Persons with disabilities also fell victim to German violence in the German-occupied east. The Germans confined the Euthanasia Program, which began as a racial hygiene measure, to the Reich proper—that is, to Germany and to the annexed territories of Austria, Alsace-Lorraine, the Protectorate of Bohemia and Moravia, and to German-annexed parts of Poland. However, the Nazi ideological conviction which labelled these persons "life unworthy of life" also made institutionalized patients the targets of shooting actions in Poland and the Soviet Union. There, the killings of disabled patients were the work of SS and police forces, not of the physicians, caretakers, and T4 administrators who implemented the Euthanasia Program itself.

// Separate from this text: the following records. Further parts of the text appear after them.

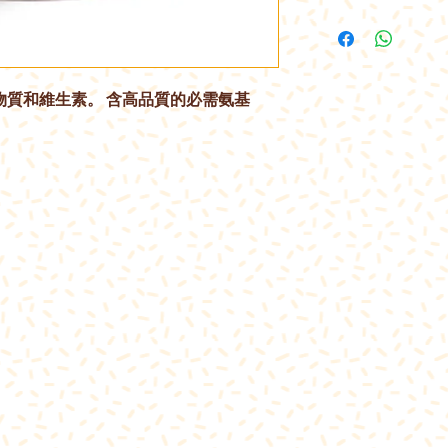
物質和維生素。 含高品質的必需氨基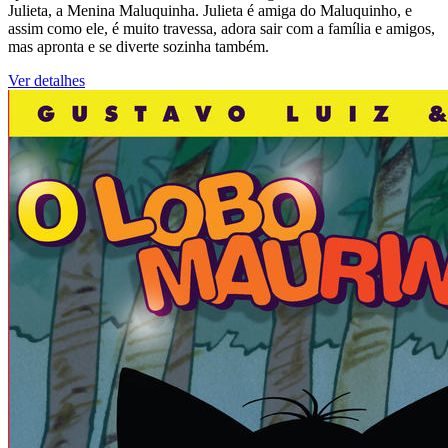
Julieta, a Menina Maluquinha. Julieta é amiga do Maluquinho, e
assim como ele, é muito travessa, adora sair com a família e amigos,
mas apronta e se diverte sozinha também.
Ver detalhes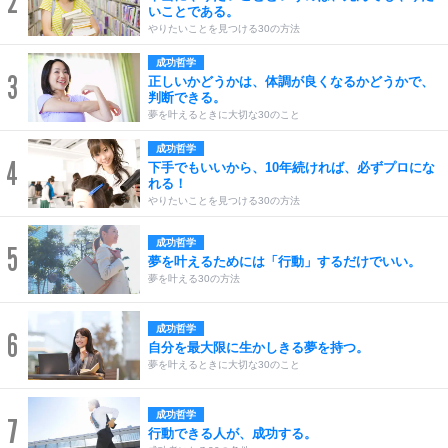
2
いことである。
やりたいことを見つける30の方法
成功哲学
3
正しいかどうかは、体調が良くなるかどうかで、
判断できる。
夢を叶えるときに大切な30のこと
成功哲学
4
下手でもいいから、10年続ければ、必ずプロにな
れる！
やりたいことを見つける30の方法
成功哲学
5
夢を叶えるためには「行動」するだけでいい。
夢を叶える30の方法
成功哲学
6
自分を最大限に生かしきる夢を持つ。
夢を叶えるときに大切な30のこと
成功哲学
7
行動できる人が、成功する。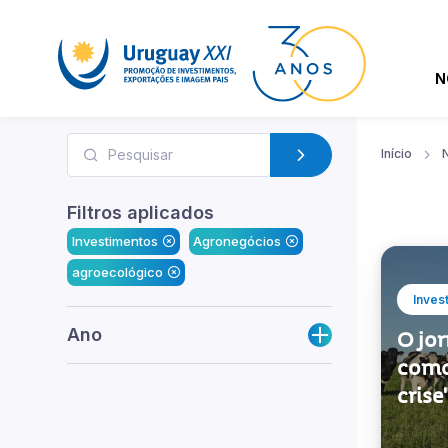
N
Início
N
Filtros aplicados
Investimentos
Agronegócios
agroecológico
Inves
Ano
O jo
como
crise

In areas of Pomerania, West Prussia, and occupied Poland, SS and police units murdered some 30,000 patients by the autumn of 1941 in order to accommodate ethnic German settlers transferred there from the Baltic countries and other areas. SS and police units also murdered disabled patients in mass shootings and gas vans in occupied Soviet territories. Thousands more died, murdered in their beds and wards by SS and auxiliary police units in Poland and the Soviet Union. These murders lacked the ideological component attributed to the centralized Euthanasia Program. The SS was apparently motivated primarily by economic and material concerns in killing institutionalized patients in occupied Poland and the Soviet Union. The SS and the Wehrmacht quickly made use of the hospitals emptied in these killing operations as barracks, reserve hospitals, and munitions storage depots. In rare cases, the SS used the empty facilities as a formal T4 killing site.

The Significance of the Euthanasia Program

 The Euthanasia Program represented in many ways a rehearsal for Nazi Germany's subsequent genocidal policies. The Nazi leadership extended the ideological justification conceived by medical perpetrators for the destruction of the "unfit" to other categories of perceived biological enemies, most notably to Jews and Roma (Gypsies). Planners of the "Final Solution" later borrowed the gas chamber and accompanying crematoria, specifically designed for the T4 campaign, to murder Jews in German-occupied Europe. T4 personnel who had shown themselves reliable in this first mass murder program figured prominently among the German staff stationed at the Operation Reinhard killing centres of Belzec, Sobibor, and Treblinka. Like those who planned the physical annihilation of the European Jews, the planners of the Euthanasia Program imagined a racially pure and productive society. They embraced radical strategies to eliminate those who did not fit within their vision.